The best joke of all, though, is probably the sheep. As You Like It is undeniably a pastoral play, and this addition is a stroke of genius. There’s a veritable flock of them (with a standout performance by Hamish Michael), ears and all, who chew grass, bleat when it’s called for, stare blankly, and even — in some hilarious interval entertainment — get stuck in the small onstage pond. That pond later gives Orlando his own Colin Firth as Mr. Darcy moment (you know the moment I mean, in the fountain?), thus proving this play’s status as a forward-thinking multi-referential explosion.

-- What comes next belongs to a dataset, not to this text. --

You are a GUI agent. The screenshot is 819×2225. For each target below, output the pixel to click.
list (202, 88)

The cast is uniformly excellent. Charlie Garber’s Touchstone is a modern kind of Court Jester, with the comic sensibility and timing that could have come from a fresh, cult comedy favourite like Parks and Recreation or 30 Rock or The Office in its glory years. Yael Stone and Alison Bell as Rosalind and Celia are a well-balanced comic duo, and Bille Brown’s Jacques is melancholy, grouchy, and deliciously gruff. Casey Donovan could sing the phone book and hold anyone transfixed, and her work, along with the ensemble, dominating the play’s little songs such as ‘Blow, Blow Thou Winter Wind’, is its own kind of magic. The brothers de Bois, Oliver (Hamish Michael) and Orlando (Zuckerman), are both highly entertaining in different ways — Michael’s turn as a pastoral priest, complete with an inexplicable Casio keyboard and pre-recorded beat for the Wedding March was a standout of the performance, and Zuckerman’s choices for Orlando are invigorating, especially his clumsiness and low threshold for pain — except for his character’s trademark wrestling.

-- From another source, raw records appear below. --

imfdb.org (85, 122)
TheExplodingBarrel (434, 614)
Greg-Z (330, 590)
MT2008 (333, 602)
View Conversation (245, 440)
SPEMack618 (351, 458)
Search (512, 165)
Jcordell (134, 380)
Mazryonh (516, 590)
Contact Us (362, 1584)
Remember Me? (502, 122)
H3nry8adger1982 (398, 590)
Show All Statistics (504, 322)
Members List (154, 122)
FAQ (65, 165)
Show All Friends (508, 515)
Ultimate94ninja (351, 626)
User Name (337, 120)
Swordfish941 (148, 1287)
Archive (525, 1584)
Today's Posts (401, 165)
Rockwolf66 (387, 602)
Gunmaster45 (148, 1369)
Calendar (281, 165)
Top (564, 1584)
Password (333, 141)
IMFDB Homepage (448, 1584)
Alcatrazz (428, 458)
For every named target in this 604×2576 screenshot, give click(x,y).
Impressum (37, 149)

This play doesn’t take itself seriously at all and it’s through that very conceit that allows the moments of true gravity come through unaffected and unpretentious. That’s almost entirely due to the work of Trevor Jamieson as the quietly dignified exiled Duke Senior, and Bille Brown, who speaks the well-known “all the world’s a stage” lines. He delivers the speech simply, but with impact, and we realise that this play, while almost all entirely in fun, still has a little something to say.